How would you like to have all the crucial information about your customers and your business available when you need it in a format you can use? I'll bet data warehousing is just what you're looking for. Data warehousing is about knowing your customers' needs and knowing how your business fills those needs. Data warehouses can have huge paybacks for a business-paybacks measured in terms of increased business and more loyal customers. Who isn't looking for more business?
Useful data warehousing capabilities have been promised for years. Finally, today's technologies and products are achieving a level of maturity that fulfills this promise. I say "technologies and products" because it takes more than one product or technology to implement a data warehouse. A successful implementation requires that you examine your business needs and then select the right set of tools to make it all come together. A data warehouse is something you cannot buy; it is something you must build. Products are available to make the implementation easy, but the hardest part is examining your business needs.

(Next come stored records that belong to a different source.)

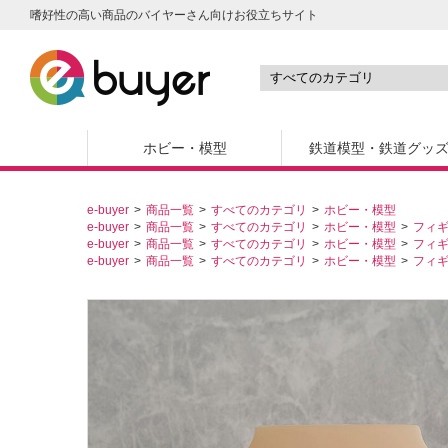
嗜好性の高い商品のバイヤーさん向けお役立ちサイト
ホビー・模型
鉄道模型・鉄道グッ
e-buyer
商品一覧
すべてのカテゴリ
ホビー・模型
e-buyer
商品一覧
すべてのカテゴリ
ホビー・模型
フィ
e-buyer
商品一覧
すべてのカテゴリ
ホビー・模型
フィ
e-buyer
商品一覧
すべてのカテゴリ
ホビー・模型
フィ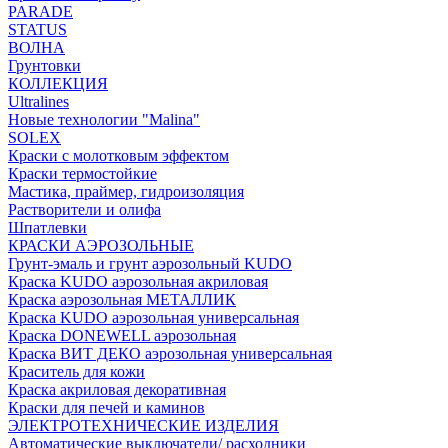
PARADE
STATUS
ВОЛНА
Грунтовки
КОЛЛЕКЦИЯ
Ultralines
Новые технологии "Malina"
SOLEX
Краски с молотковым эффектом
Краски термостойкие
Мастика, праймер, гидроизоляция
Растворители и олифа
Шпатлевки
КРАСКИ АЭРОЗОЛЬНЫЕ
Грунт-эмаль и грунт аэрозольный KUDO
Краска KUDO аэрозольная акриловая
Краска аэрозольная МЕТАЛЛИК
Краска KUDO аэрозольная универсальная
Краска DONEWELL аэрозольная
Краска ВИТ ДЕКО аэрозольная универсальная
Краситель для кожи
Краска акриловая декоративная
Краски для печей и каминов
ЭЛЕКТРОТЕХНИЧЕСКИЕ ИЗДЕЛИЯ
Автоматические выключатели/ расходники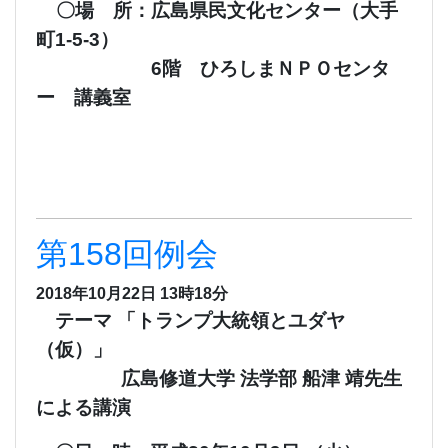
〇場 所：広島県民文化センター（大手
町1-5-3）
6階 ひろしまＮＰＯセンタ
ー 講義室
第158回例会
2018年10月22日 13時18分
テーマ 「トランプ大統領とユダヤ
（仮）」
広島修道大学 法学部 船津 靖先生
による講演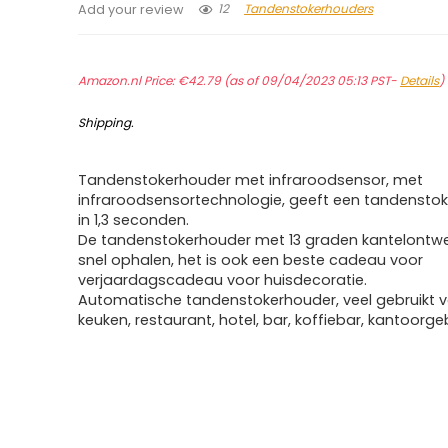
12
Tandenstokerhouders
Add your review
Amazon.nl Price:
€
42.79
(as of 09/04/2023 05:13 PST-
Details
)
Shipping
.
Tandenstokerhouder met infraroodsensor, met
infraroodsensortechnologie, geeft een tandenstok
in 1,3 seconden.
De tandenstokerhouder met 13 graden kantelontw
snel ophalen, het is ook een beste cadeau voor
verjaardagscadeau voor huisdecoratie.
Automatische tandenstokerhouder, veel gebruikt vo
keuken, restaurant, hotel, bar, koffiebar, kantoorgeb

This article examines what a data warehouse is and describes some products you can use to implement one. In a future issue, I'll show you, step-by-step, how to build a data warehouse.
Data warehousing is the process of consolidating data from different operational databases, modifying the data so it can be analyzed easily, and then analyzing the data. In other words, data warehousing is the process of turning operational data into informational data. Operational data is contained in the application databases that run your business. These application databases may contain your company's order entry, human resource, financial, or point-of-sale data. Operational data is optimized for transaction processing (i.e., easy updating) and contains very little history. Most operational databases do not contain data over one year old.

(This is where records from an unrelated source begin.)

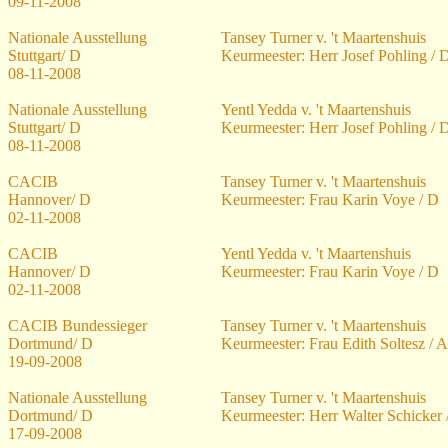
09-11-2008
Nationale Ausstellung
Tansey Turner v. 't Maartenshuis
Stuttgart/ D
Keurmeester: Herr Josef Pohling / 
08-11-2008
Nationale Ausstellung
Yentl Yedda v. 't Maartenshuis
Stuttgart/ D
Keurmeester: Herr Josef Pohling / 
08-11-2008
CACIB
Tansey Turner v. 't Maartenshuis
Hannover/ D
Keurmeester: Frau Karin Voye / D
02-11-2008
CACIB
Yentl Yedda v. 't Maartenshuis
Hannover/ D
Keurmeester: Frau Karin Voye / D
02-11-2008
CACIB Bundessieger
Tansey Turner v. 't Maartenshuis
Dortmund/ D
Keurmeester: Frau Edith Soltesz / A
19-09-2008
Nationale Ausstellung
Tansey Turner v. 't Maartenshuis
Dortmund/ D
Keurmeester: Herr Walter Schicker 
17-09-2008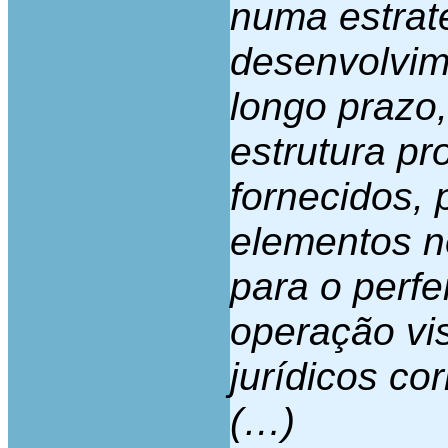
numa estrat
desenvolvim
longo prazo,
estrutura pr
fornecidos, 
elementos n
para o perf
operação vi
jurídicos c
(…)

Informational databases are optimized for query processing (i.e., getting the data out), and they are denormalized. Informational data is usually summarized so that the volume of data is reduced, easier to understand, and more quickly retrieved. A time element is added to the data so that analysis over time can be done. Informational databases may contain data spanning many years. If you would like to look at sales trends for the last five years, information must be available from five years ago.
Data warehouse implementations usually consist of five parts:
o The warehouse
o Tools to move the data from the operational database to the warehouse
o Tools to analyze the data
o Tools to maintain information about the data
o Middleware, which allows these tools to talk to each other
I'll discuss these one at a time.
The warehouse is made up of hardware and a database that runs on that system. Data warehouses are usually implemented on separate systems. The systems are separate so that the analysis that is being done on the warehouse data does not impact the performance of the business' operational applications. Most operational systems today do not have the capacity to double the amount of resources their users need. The data analysis done with data warehousing can easily double the amount of CPU resources needed to run a business.

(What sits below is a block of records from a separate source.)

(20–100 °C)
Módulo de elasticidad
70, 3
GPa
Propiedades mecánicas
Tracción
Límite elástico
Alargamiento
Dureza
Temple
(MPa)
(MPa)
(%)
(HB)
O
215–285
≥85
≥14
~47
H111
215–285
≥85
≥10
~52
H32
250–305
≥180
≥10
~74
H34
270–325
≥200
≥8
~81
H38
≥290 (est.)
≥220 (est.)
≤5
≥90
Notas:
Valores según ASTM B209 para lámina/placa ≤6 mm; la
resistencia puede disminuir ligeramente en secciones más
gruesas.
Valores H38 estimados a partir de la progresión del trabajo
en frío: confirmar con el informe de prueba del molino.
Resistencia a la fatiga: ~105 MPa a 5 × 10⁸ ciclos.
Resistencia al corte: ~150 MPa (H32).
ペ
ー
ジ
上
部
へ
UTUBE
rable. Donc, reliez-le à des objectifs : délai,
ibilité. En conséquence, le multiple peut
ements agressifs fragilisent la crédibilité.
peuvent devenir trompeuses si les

AS/400 Advanced Servers are a perfect fit in a data warehouse system. Data warehousing is very batch intensive, and most of the tools used are client/server applications. AS/400 Advanced Servers offer price/performance advantages when running in those environments.
The database that runs on this system and stores the data can be either relational, like DB2 for OS/400, or multidimensional. Multidimensional databases are specialized data stores that offer high-speed, predictable retrieval of mostly numeric data. Using a tool that works something like a spreadsheet, the user navigates through the data looking at successive levels of detail. The database is called multidimensional because of the way the data is organized. For example, sales data may be stored by product, store, salesperson, and time-in other words, four dimensions. Multidimensional databases are often deployed as smaller, subject-specific warehouses called datamarts.
While relational databases don't have the same predictable response time as multidimensional databases (see the sidebar, "Can RDBMS Compete with Multidimensional Databases?"), they do have the ability to store much larger amounts of data. Relational databases also have another advantage: A much wider variety of end-user tools is available. (I'll discuss these tools later.) Relational databases are used as both datamarts and enterprisewide data warehouses. Often, these enterprisewide warehouses are used as clearing houses for information that is then fed into the datamarts. In such cases, operational data is moved into the big warehouse before making its way to the datamarts.
The second part of the warehouse solution consists of the tools that move the data from the operational database to the data warehouse.
The first mission of these tools is to collect the changes that are made to the operational databases. It is not feasible to move entire operational databases to the warehouse on a regular basis. Once the initial data is loaded into the warehouse, it is common for just the changed data to be moved and placed in the warehouse. The changes to the operational databases are captured in one of three ways.
The first is to modify the applications that change the operational data so that they also send those changes to the data movement tool. This is often impractical, because changing applications is very expensive. The second is to journal the operational files so that all changes are recorded in the database journal. The data movement tool then reads the journal to get the changed data. Journaling your database files does add additional overhead, but it is the best way to ensure that all changes are captured. The third way is to add a trigger to your operational files. The trigger programs are given the changed records and can then give these changes to the data movement tools. Using triggers usually has a lower overhead than journaling, but care must be taken so that procedures are in place to recover from any abnormal system terminations.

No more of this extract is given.